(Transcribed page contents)

────────

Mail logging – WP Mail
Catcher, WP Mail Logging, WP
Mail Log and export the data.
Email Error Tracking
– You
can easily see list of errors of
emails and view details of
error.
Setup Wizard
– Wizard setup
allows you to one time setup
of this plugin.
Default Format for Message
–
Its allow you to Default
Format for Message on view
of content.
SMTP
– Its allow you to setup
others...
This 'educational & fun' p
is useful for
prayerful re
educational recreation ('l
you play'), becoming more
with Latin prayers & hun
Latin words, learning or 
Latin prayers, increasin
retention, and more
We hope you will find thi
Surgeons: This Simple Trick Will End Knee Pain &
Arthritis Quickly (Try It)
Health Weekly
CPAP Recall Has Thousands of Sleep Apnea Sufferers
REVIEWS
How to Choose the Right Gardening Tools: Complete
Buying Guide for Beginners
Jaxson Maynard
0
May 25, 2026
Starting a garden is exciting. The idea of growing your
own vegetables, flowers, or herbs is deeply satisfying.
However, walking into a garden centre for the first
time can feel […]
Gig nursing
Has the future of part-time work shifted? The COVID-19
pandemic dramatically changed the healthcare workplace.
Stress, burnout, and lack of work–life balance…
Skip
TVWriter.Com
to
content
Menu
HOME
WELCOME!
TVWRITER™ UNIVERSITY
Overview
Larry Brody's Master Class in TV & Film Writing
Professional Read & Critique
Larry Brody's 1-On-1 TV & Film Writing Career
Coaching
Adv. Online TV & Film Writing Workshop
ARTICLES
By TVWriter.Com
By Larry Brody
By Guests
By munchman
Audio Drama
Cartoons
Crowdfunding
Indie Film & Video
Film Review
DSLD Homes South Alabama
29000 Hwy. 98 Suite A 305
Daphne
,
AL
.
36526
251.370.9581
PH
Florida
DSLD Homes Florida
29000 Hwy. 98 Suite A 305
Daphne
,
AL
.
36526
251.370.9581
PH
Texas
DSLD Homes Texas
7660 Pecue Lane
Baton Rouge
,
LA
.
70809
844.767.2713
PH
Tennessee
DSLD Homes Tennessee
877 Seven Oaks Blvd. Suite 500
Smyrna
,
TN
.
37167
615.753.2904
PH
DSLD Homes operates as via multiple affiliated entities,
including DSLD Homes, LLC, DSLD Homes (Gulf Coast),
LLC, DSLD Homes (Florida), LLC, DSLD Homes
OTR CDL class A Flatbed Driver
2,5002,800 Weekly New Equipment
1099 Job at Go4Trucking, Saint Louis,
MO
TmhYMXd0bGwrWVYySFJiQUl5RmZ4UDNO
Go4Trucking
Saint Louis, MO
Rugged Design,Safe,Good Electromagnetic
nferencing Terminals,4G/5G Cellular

────────

Given the records above, return exactly the lines starting at the line containing "you play'), becoming more" and ending at the line containing "Gig nursing", including both.

you play'), becoming more
with Latin prayers & hun
Latin words, learning or 
Latin prayers, increasin
retention, and more
We hope you will find thi
Surgeons: This Simple Trick Will End Knee Pain &
Arthritis Quickly (Try It)
Health Weekly
CPAP Recall Has Thousands of Sleep Apnea Sufferers
REVIEWS
How to Choose the Right Gardening Tools: Complete
Buying Guide for Beginners
Jaxson Maynard
0
May 25, 2026
Starting a garden is exciting. The idea of growing your
own vegetables, flowers, or herbs is deeply satisfying.
However, walking into a garden centre for the first
time can feel […]
Gig nursing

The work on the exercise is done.